(TASK STATEMENT)
Transcribe the records in full, keeping every word exactly as given.

(THE INPUT)
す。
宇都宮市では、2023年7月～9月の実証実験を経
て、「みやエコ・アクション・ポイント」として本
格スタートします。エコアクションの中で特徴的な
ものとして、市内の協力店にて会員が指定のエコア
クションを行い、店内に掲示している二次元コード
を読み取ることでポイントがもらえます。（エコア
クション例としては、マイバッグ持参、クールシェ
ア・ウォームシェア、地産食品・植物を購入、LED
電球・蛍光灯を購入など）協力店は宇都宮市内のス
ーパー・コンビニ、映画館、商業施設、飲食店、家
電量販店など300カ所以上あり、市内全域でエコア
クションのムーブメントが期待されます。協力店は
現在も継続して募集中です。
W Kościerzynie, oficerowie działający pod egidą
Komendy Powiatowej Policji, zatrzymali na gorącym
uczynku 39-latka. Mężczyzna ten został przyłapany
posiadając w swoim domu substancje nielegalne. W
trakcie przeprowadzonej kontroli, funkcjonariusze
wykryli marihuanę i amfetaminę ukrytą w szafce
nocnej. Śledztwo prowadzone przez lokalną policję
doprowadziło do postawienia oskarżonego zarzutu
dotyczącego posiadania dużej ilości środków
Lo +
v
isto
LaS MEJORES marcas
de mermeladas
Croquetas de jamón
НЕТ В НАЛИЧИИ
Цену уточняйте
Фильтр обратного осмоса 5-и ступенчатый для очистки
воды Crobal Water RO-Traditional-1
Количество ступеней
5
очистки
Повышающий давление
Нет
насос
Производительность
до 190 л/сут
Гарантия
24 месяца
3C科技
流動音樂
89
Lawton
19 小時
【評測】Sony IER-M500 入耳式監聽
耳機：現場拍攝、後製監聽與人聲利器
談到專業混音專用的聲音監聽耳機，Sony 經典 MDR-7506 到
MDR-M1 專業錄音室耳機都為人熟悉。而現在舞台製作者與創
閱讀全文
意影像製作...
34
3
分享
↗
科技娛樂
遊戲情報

(SOLUTION FOR THIS EXERCISE)
す。
宇都宮市では、2023年7月～9月の実証実験を経
て、「みやエコ・アクション・ポイント」として本
格スタートします。エコアクションの中で特徴的な
ものとして、市内の協力店にて会員が指定のエコア
クションを行い、店内に掲示している二次元コード
を読み取ることでポイントがもらえます。（エコア
クション例としては、マイバッグ持参、クールシェ
ア・ウォームシェア、地産食品・植物を購入、LED
電球・蛍光灯を購入など）協力店は宇都宮市内のス
ーパー・コンビニ、映画館、商業施設、飲食店、家
電量販店など300カ所以上あり、市内全域でエコア
クションのムーブメントが期待されます。協力店は
現在も継続して募集中です。
W Kościerzynie, oficerowie działający pod egidą
Komendy Powiatowej Policji, zatrzymali na gorącym
uczynku 39-latka. Mężczyzna ten został przyłapany
posiadając w swoim domu substancje nielegalne. W
trakcie przeprowadzonej kontroli, funkcjonariusze
wykryli marihuanę i amfetaminę ukrytą w szafce
nocnej. Śledztwo prowadzone przez lokalną policję
doprowadziło do postawienia oskarżonego zarzutu
dotyczącego posiadania dużej ilości środków
Lo +
v
isto
LaS MEJORES marcas
de mermeladas
Croquetas de jamón
НЕТ В НАЛИЧИИ
Цену уточняйте
Фильтр обратного осмоса 5-и ступенчатый для очистки
воды Crobal Water RO-Traditional-1
Количество ступеней
5
очистки
Повышающий давление
Нет
насос
Производительность
до 190 л/сут
Гарантия
24 месяца
3C科技
流動音樂
89
Lawton
19 小時
【評測】Sony IER-M500 入耳式監聽
耳機：現場拍攝、後製監聽與人聲利器
談到專業混音專用的聲音監聽耳機，Sony 經典 MDR-7506 到
MDR-M1 專業錄音室耳機都為人熟悉。而現在舞台製作者與創
閱讀全文
意影像製作...
34
3
分享
↗
科技娛樂
遊戲情報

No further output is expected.